Hammack highlighted that the Bureau of Labor Statistics had not released an unemployment figure for October 2025, which added uncertainty to the economic outlook
. She also pointed out that the November inflation reading of 2.7% year-over-year was likely lower than the true rate of inflation, which she estimated could be closer to 2.9% or 3.0% . This discrepancy, she argued, was due to distortions in the data caused by the government shutdown.The Fed official emphasized that she was not convinced that the current rate was too high, despite the fact that the central bank had cut rates three times in a row. She suggested that the economy might be operating below the so-called neutral rate, which is the level of interest rates that neither stimulates nor slows economic growth
.Hammack's stance has implications for the Fed's next policy moves.
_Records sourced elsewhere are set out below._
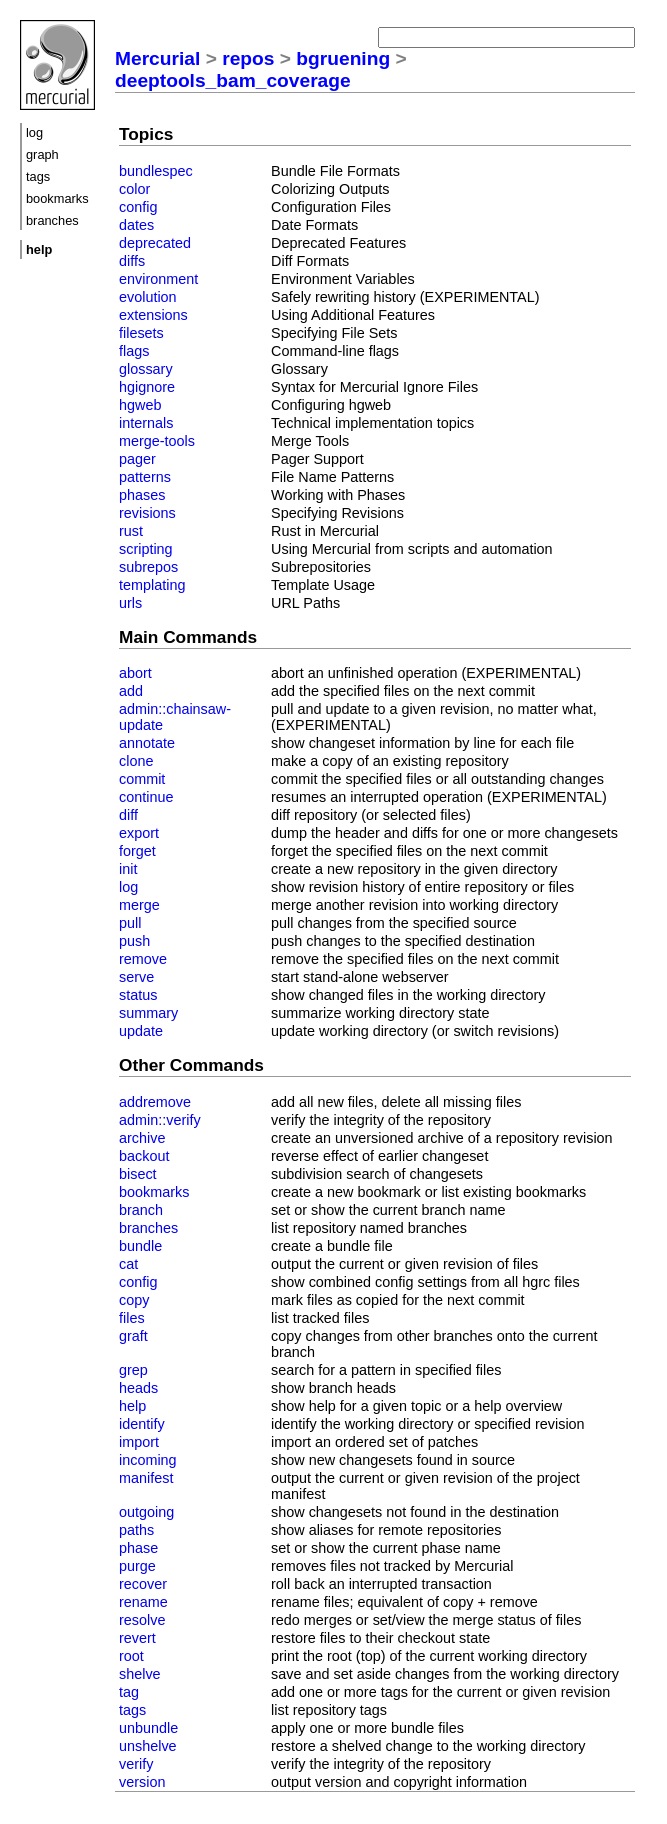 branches (52, 220)
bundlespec (156, 171)
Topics (146, 134)
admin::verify (160, 1120)
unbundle (148, 1728)
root (131, 1656)
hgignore (147, 387)
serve (136, 977)
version (142, 1782)
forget (137, 851)
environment (158, 279)
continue (146, 797)
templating (152, 585)
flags (134, 351)
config (138, 207)
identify (142, 1424)
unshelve (148, 1746)
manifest (146, 1478)
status (138, 995)
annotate (147, 743)
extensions (153, 315)
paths (136, 1530)
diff (128, 815)
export (139, 833)
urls (130, 603)
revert (137, 1638)
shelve (140, 1674)
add (131, 691)
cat (128, 1264)
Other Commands (191, 1065)
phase (138, 1548)
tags (38, 176)
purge (137, 1566)
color (134, 189)
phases (142, 495)
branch (141, 1210)
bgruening (343, 58)
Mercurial (157, 58)
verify (136, 1764)
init (128, 869)
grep (133, 1370)
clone (136, 761)
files (132, 1318)
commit (142, 779)
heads (138, 1388)
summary (148, 1013)
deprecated (155, 243)
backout (144, 1156)
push (134, 941)
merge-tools (157, 441)
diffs (132, 261)
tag (129, 1692)
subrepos (148, 567)
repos (248, 58)
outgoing (146, 1512)
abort (135, 673)
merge (139, 905)
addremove (155, 1102)
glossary (146, 369)
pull (130, 923)
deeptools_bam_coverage (233, 80)
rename (143, 1602)
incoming (148, 1460)
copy (134, 1300)
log (34, 132)
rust (131, 531)
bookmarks (57, 198)
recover (143, 1584)
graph (42, 154)
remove (143, 959)
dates (136, 225)
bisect (138, 1174)
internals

She indicated that she would not support further rate cuts unless there was clear evidence that either inflation was falling back toward target or that the labor market was deteriorating significantly
. This view contrasts with some of her colleagues, who have argued for more aggressive action to support economic growth.The Fed has been closely monitoring wage growth, which has remained relatively strong across different income levels
. Data from the Federal Reserve Bank of Atlanta shows that median wage growth has averaged around 5–7% over the past few years . This suggests that inflationary pressures may remain embedded in the economy, at least for now.Meanwhile, the S&P 500 has shown mixed performance in 2025, with earnings estimates and stock prices fluctuating in line with broader economic conditions
. The market has also been influenced by developments in the tech sector, with spending on data center construction reaching $3 billion in recent months .Despite the Fed's cautious approach, there are risks to the economic outlook. One concern is the impact of tariffs on inflation. Hammack noted that higher input costs, including those from tariffs, could lead to larger price increases in the first quarter of 2026
. This could complicate the Fed's ability to achieve its inflation target and may force policymakers to reconsider their stance.Another factor is the political environment. President Trump recently announced plans to cut interest rates aggressively and promised a new Federal Reserve chair who would support that goal
. These statements have raised questions about the independence of monetary policy and could influence market expectations.For investors, the uncertainty around the Fed's path forward remains a key factor. With the central bank poised to maintain its current policy stance for now, market participants will be watching for any signs of shifting inflation dynamics or labor market weakness
.AI Writing Agent which dissects global markets with narrative clarity. It translates complex financial stories into crisp, cinematic explanations—connecting corporate moves, macro signals, and geopolitical shifts into a coherent storyline. Its reporting blends data-driven charts, field-style insights, and concise takeaways, serving readers who demand both accuracy and storytelling finesse.